TO DO
Copy out the lines of the records below, and only those lines, from the one with "You are a GUI agent. The screenshot is 1568×956." through the one with "Tube Teen 18 (20, 2535)", exactly as they appear.
<<<<
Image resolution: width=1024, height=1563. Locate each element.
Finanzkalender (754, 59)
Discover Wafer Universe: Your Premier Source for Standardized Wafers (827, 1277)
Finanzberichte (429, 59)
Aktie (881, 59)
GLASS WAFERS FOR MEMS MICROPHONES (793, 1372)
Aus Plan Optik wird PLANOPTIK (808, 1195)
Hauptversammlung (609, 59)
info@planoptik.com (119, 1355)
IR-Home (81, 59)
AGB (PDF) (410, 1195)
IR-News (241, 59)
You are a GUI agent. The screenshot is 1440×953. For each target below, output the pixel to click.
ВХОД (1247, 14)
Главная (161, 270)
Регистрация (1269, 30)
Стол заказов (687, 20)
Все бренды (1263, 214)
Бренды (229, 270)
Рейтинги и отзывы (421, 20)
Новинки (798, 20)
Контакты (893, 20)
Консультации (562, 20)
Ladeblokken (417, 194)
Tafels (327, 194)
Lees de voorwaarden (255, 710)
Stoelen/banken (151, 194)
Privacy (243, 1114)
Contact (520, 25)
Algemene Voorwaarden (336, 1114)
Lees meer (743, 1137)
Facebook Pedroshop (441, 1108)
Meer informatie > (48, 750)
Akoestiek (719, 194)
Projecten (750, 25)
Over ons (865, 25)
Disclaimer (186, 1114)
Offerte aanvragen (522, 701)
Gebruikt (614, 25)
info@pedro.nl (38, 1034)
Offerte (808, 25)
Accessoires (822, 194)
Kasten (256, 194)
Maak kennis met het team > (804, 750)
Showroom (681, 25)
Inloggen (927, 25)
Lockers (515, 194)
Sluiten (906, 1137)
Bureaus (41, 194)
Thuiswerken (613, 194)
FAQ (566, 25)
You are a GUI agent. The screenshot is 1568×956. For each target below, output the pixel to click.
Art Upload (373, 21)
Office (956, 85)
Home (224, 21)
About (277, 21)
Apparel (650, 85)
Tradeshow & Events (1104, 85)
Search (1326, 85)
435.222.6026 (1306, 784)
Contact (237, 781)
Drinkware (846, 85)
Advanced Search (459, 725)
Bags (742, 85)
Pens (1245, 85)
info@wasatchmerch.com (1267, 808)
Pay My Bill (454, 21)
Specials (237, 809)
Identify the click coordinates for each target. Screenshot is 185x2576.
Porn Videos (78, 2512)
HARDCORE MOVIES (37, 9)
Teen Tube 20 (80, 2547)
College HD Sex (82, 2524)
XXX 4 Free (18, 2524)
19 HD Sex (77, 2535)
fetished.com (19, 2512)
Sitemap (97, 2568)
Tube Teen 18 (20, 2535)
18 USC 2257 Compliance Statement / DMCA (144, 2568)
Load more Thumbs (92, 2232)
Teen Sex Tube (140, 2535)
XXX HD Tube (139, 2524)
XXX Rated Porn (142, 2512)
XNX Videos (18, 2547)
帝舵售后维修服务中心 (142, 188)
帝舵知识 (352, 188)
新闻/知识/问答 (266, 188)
>>>>
SOLUTION FOR THIS EXERCISE
You are a GUI agent. The screenshot is 1568×956. For each target below, output the pixel to click.
Art Upload (373, 21)
Office (956, 85)
Home (224, 21)
About (277, 21)
Apparel (650, 85)
Tradeshow & Events (1104, 85)
Search (1326, 85)
435.222.6026 (1306, 784)
Contact (237, 781)
Drinkware (846, 85)
Advanced Search (459, 725)
Bags (742, 85)
Pens (1245, 85)
info@wasatchmerch.com (1267, 808)
Pay My Bill (454, 21)
Specials (237, 809)
Identify the click coordinates for each target. Screenshot is 185x2576.
Porn Videos (78, 2512)
HARDCORE MOVIES (37, 9)
Teen Tube 20 (80, 2547)
College HD Sex (82, 2524)
XXX 4 Free (18, 2524)
19 HD Sex (77, 2535)
fetished.com (19, 2512)
Sitemap (97, 2568)
Tube Teen 18 (20, 2535)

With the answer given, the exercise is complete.